Yesterday the CA State Assembly passed a bill that would outlaw textbooks in California schools that are over 200 pages. Before becoming law it must receive Senate approval and then be signed by the governator.

AB 756 would force publishers to condense key ideas, basic problems and basic knowledge into 200 pages, then to provide a rich appendix with Web sites where students can go for more information.

My question: Why couldn't you keep the textbooks the same size and still include the "rich appendix" with websites, etc? Two hundred pages seems a mite bit thin.

On one level, I sort of think this is a good idea. I'd like to see schools use more e-texts and improve on the dated large textbook model with laptop computers and e-books. In fact, I think that one of the best applications for e-books would be for K-12 textbooks or for large college-style readers made up of collected essays.

With that said, a 200-page limit seems a little, well, arbitrary. Also, it doesn't seem to be the most straightforward way of reaching the end goal of greater integration of the internet and e-books.

UPDATE
See Ed's post, which indicates that this bill could be applicable to novels, short story anthologies, and other works of literature.

Comments

While the pros/cons of this approach to text design can be debated, I'd like to know why it is within the realm of politicians to decide what is best?
How about we leve this to a department of education, school boards and teachers --- oh yeah, the guvernator doesn't buy into the mamby pamby ways of such "special interests".

The definitions in the law are a LOT worse than presented in the Bee article. See my most recent post.

200 pages? How big are the pages? What size type? Heck, I can fit the complete works of Shakespeare on *one* page, if the piece of paper's big enough.

I seem to be alone in being a pro-reading, pro-education person who thinks this is a good idea. Two reasons: in most high school and even college classes that I've been in, the whole book isn't covered; the teachers use it as an outline, fill in their own notes, and cover what they think they should test on. Also, the textbooks are prohibitively heavy... back problems I had in high school were directly related to my course load. The more "serious" classes often had more than one text, usually of at least 800 pages, library-bound hardcovers. I took each course once a day, five days a week. Say I took home materials for at least four courses on any given night? For comparison, go to a bookstore and pick up four thick photography books from the art section. Or four comprehensive hardcover cookbooks. Now keep 'em in a bag on your shoulder or back for a half-hour, walking around.

It's not light.

I always thought that it would be better if all junior high and high school textbooks were published in 2 volumes, for exactly this reason: one of these books isn't too unreasonable to cart around, but almost nobody ever has to carry ONLY ONE. Why carry around all that information if you only need a bit of it at a time?

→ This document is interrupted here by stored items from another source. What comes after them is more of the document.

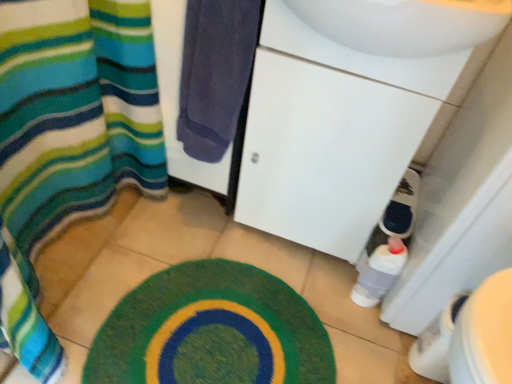 The image size is (512, 384). What are the coordinates of `dark blue towel at center` in the screenshot? It's located at (215, 73).

Image resolution: width=512 pixels, height=384 pixels. I want to click on striped fabric shower curtain at left, so click(x=68, y=140).

The height and width of the screenshot is (384, 512). What do you see at coordinates (211, 330) in the screenshot? I see `green fuzzy bath mat at lower center` at bounding box center [211, 330].

This screenshot has width=512, height=384. I want to click on green fuzzy bath mat at lower center, so click(211, 330).

Describe the element at coordinates (350, 108) in the screenshot. Image resolution: width=512 pixels, height=384 pixels. I see `white glossy sink at center` at that location.

At what (x,y) coordinates should I click in order to perform the action: click on translucent plastic bottle at lower right. Please return your answer as a coordinate pair (x, y). The height and width of the screenshot is (384, 512). Looking at the image, I should click on (379, 272).

Locate an element on the screen. The width and height of the screenshot is (512, 384). dark blue towel at center is located at coordinates (215, 73).

Is the depth of dark blue towel at center less than that of striped fabric shower curtain at left?

That is True.

Is dark blue towel at center far from striped fabric shower curtain at left?

No, there isn't a large distance between dark blue towel at center and striped fabric shower curtain at left.

Is dark blue towel at center bigger than striped fabric shower curtain at left?

Correct, dark blue towel at center is larger in size than striped fabric shower curtain at left.

Find the location of a particular element. The height and width of the screenshot is (384, 512). towel above the striped fabric shower curtain at left (from the image's perspective) is located at coordinates (215, 73).

Is striped fabric shower curtain at left directly adjacent to dark blue towel at center?

striped fabric shower curtain at left and dark blue towel at center are not in contact.

Is striped fabric shower curtain at left inside the boundaries of dark blue towel at center, or outside?

The correct answer is: outside.

Between striped fabric shower curtain at left and dark blue towel at center, which one has smaller size?

With smaller size is striped fabric shower curtain at left.

How different are the orientations of striped fabric shower curtain at left and dark blue towel at center in degrees?

0.472 degrees separate the facing orientations of striped fabric shower curtain at left and dark blue towel at center.

From the image's perspective, is striped fabric shower curtain at left under translucent plastic bottle at lower right?

Incorrect, from the image's perspective, striped fabric shower curtain at left is higher than translucent plastic bottle at lower right.

Does striped fabric shower curtain at left appear on the right side of translucent plastic bottle at lower right?

No, striped fabric shower curtain at left is not to the right of translucent plastic bottle at lower right.

Is striped fabric shower curtain at left next to translucent plastic bottle at lower right?

No, striped fabric shower curtain at left is not touching translucent plastic bottle at lower right.

Is translucent plastic bottle at lower right in contact with green fuzzy bath mat at lower center?

No, translucent plastic bottle at lower right is not with green fuzzy bath mat at lower center.

Does point (392, 265) appear closer or farther from the camera than point (197, 264)?

Point (392, 265) is closer to the camera than point (197, 264).

Is translucent plastic bottle at lower right completely or partially outside of green fuzzy bath mat at lower center?

translucent plastic bottle at lower right lies outside green fuzzy bath mat at lower center's area.

The image size is (512, 384). I want to click on bottle above the green fuzzy bath mat at lower center (from the image's perspective), so click(379, 272).

From their relative heights in the image, would you say translucent plastic bottle at lower right is taller or shorter than white glossy sink at center?

Clearly, translucent plastic bottle at lower right is shorter compared to white glossy sink at center.

Is point (399, 251) closer to camera compared to point (354, 158)?

No.

Based on the photo, can you see translucent plastic bottle at lower right touching white glossy sink at center?

translucent plastic bottle at lower right and white glossy sink at center are clearly separated.

How many degrees apart are the facing directions of translucent plastic bottle at lower right and white glossy sink at center?

They differ by 0.105 degrees in their facing directions.

From the image's perspective, which is above, white glossy sink at center or green fuzzy bath mat at lower center?

white glossy sink at center appears higher in the image.

Does white glossy sink at center have a smaller size compared to green fuzzy bath mat at lower center?

Actually, white glossy sink at center might be larger than green fuzzy bath mat at lower center.

Would you say white glossy sink at center is a long distance from green fuzzy bath mat at lower center?

That's not correct — white glossy sink at center is a little close to green fuzzy bath mat at lower center.

How many degrees apart are the facing directions of white glossy sink at center and green fuzzy bath mat at lower center?

89.9 degrees separate the facing orientations of white glossy sink at center and green fuzzy bath mat at lower center.

Between green fuzzy bath mat at lower center and white glossy sink at center, which one appears on the right side from the viewer's perspective?

white glossy sink at center.

From the image's perspective, which one is positioned higher, green fuzzy bath mat at lower center or white glossy sink at center?

white glossy sink at center is shown above in the image.

Consider the image. From a real-world perspective, who is located lower, green fuzzy bath mat at lower center or white glossy sink at center?

green fuzzy bath mat at lower center is physically lower.

Looking at the image, does green fuzzy bath mat at lower center seem bigger or smaller compared to white glossy sink at center?

In the image, green fuzzy bath mat at lower center appears to be smaller than white glossy sink at center.

Image resolution: width=512 pixels, height=384 pixels. Identify the location of curtain that is behind the dark blue towel at center. (68, 140).

Locate an element on the screen. Image resolution: width=512 pixels, height=384 pixels. towel that is on the right side of striped fabric shower curtain at left is located at coordinates (215, 73).

Looking at the image, which one is located closer to translucent plastic bottle at lower right, green fuzzy bath mat at lower center or striped fabric shower curtain at left?

Among the two, green fuzzy bath mat at lower center is located nearer to translucent plastic bottle at lower right.

From the image, which object appears to be farther from translucent plastic bottle at lower right, green fuzzy bath mat at lower center or dark blue towel at center?

Based on the image, dark blue towel at center appears to be further to translucent plastic bottle at lower right.

When comparing their distances from translucent plastic bottle at lower right, does dark blue towel at center or striped fabric shower curtain at left seem further?

Among the two, striped fabric shower curtain at left is located further to translucent plastic bottle at lower right.

Which object lies further to the anchor point dark blue towel at center, white glossy sink at center or translucent plastic bottle at lower right?

translucent plastic bottle at lower right lies further to dark blue towel at center than the other object.

From the image, which object appears to be nearer to translucent plastic bottle at lower right, dark blue towel at center or green fuzzy bath mat at lower center?

green fuzzy bath mat at lower center lies closer to translucent plastic bottle at lower right than the other object.

Based on their spatial positions, is striped fabric shower curtain at left or green fuzzy bath mat at lower center further from translucent plastic bottle at lower right?

striped fabric shower curtain at left lies further to translucent plastic bottle at lower right than the other object.

When comparing their distances from white glossy sink at center, does translucent plastic bottle at lower right or dark blue towel at center seem further?

translucent plastic bottle at lower right is further to white glossy sink at center.

Considering their positions, is white glossy sink at center positioned further to dark blue towel at center than striped fabric shower curtain at left?

striped fabric shower curtain at left lies further to dark blue towel at center than the other object.

Locate an element on the screen. This screenshot has height=384, width=512. bottle between dark blue towel at center and green fuzzy bath mat at lower center from top to bottom is located at coordinates (379, 272).

Locate an element on the screen. bath mat between striped fabric shower curtain at left and translucent plastic bottle at lower right in the horizontal direction is located at coordinates (211, 330).

Image resolution: width=512 pixels, height=384 pixels. I want to click on towel located between striped fabric shower curtain at left and translucent plastic bottle at lower right in the left-right direction, so click(x=215, y=73).

I want to click on bath mat situated between striped fabric shower curtain at left and white glossy sink at center from left to right, so click(211, 330). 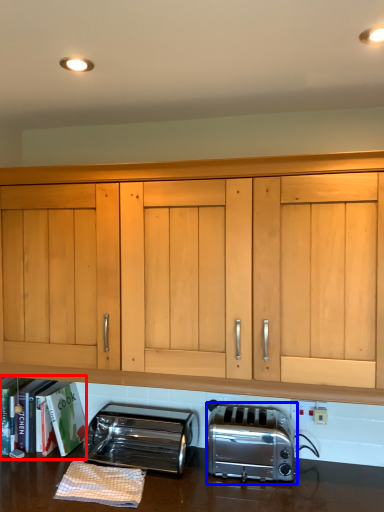 Question: Which object is closer to the camera taking this photo, bookshelf (highlighted by a red box) or toaster (highlighted by a blue box)?

Choices:
 (A) bookshelf
 (B) toaster

Answer: (B) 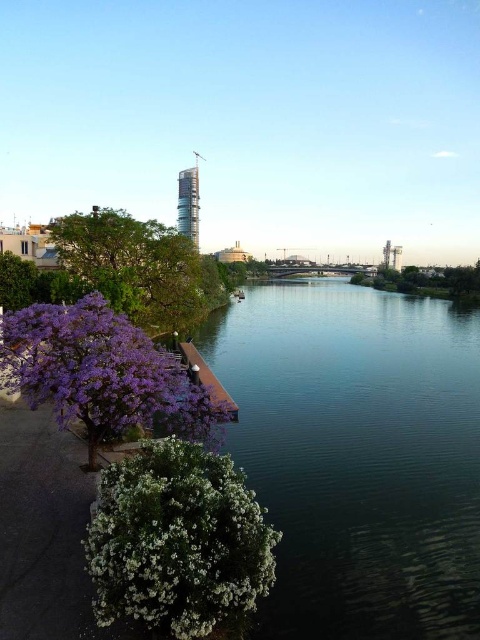 Question: Which of these objects is positioned closest to the white fluffy bush at lower left?

Choices:
 (A) green leafy tree at left
 (B) dark blue water at center

Answer: (A)

Question: Observing the image, what is the correct spatial positioning of white fluffy bush at lower left in reference to green leafy tree at left?

Choices:
 (A) below
 (B) above

Answer: (A)

Question: Which object appears closest to the camera in this image?

Choices:
 (A) dark blue water at center
 (B) white fluffy bush at lower left

Answer: (B)

Question: Does dark blue water at center come behind white fluffy bush at lower left?

Choices:
 (A) yes
 (B) no

Answer: (A)

Question: Does dark blue water at center appear under green leafy tree at left?

Choices:
 (A) no
 (B) yes

Answer: (B)

Question: Considering the real-world distances, which object is closest to the green leafy tree at left?

Choices:
 (A) white fluffy bush at lower left
 (B) dark blue water at center

Answer: (B) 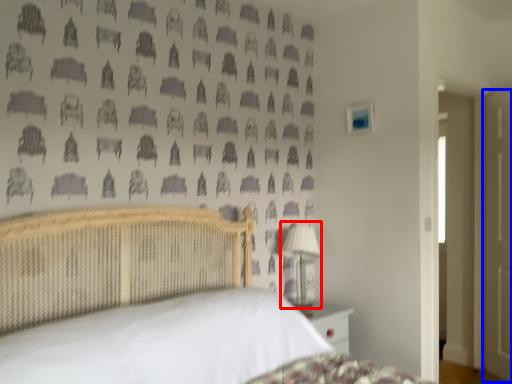 Question: Among these objects, which one is nearest to the camera, table lamp (highlighted by a red box) or door (highlighted by a blue box)?

Choices:
 (A) table lamp
 (B) door

Answer: (A)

Gimping books to 200 pages? This is complete and utter bullshit. How homogenized will school texts become under this plan? Isn't the point of education to promote extrapolation rather than rote learning? Learn for life, not for tests...at least that is what I thought.

Also nice to point all these other options(Ebooks, net, etc.) but just remember that not everyone out there has access. Issued books should be complete enough that anyone can get their work done with just the books provided (research papers aside).

Short education now and we will all be in trouble in 10-15 years.

I think this law is an excellent idea. Textbook size does not equal quality of material contained within. As an example just look at the size of a textbook in most other industrialized countries. They are usually half the size of ours if not smaller and yet most of their students score higher on standardized testing than US students. Why is that? I wish more states would have the guts to stand up to textbook publishers and pass laws like this.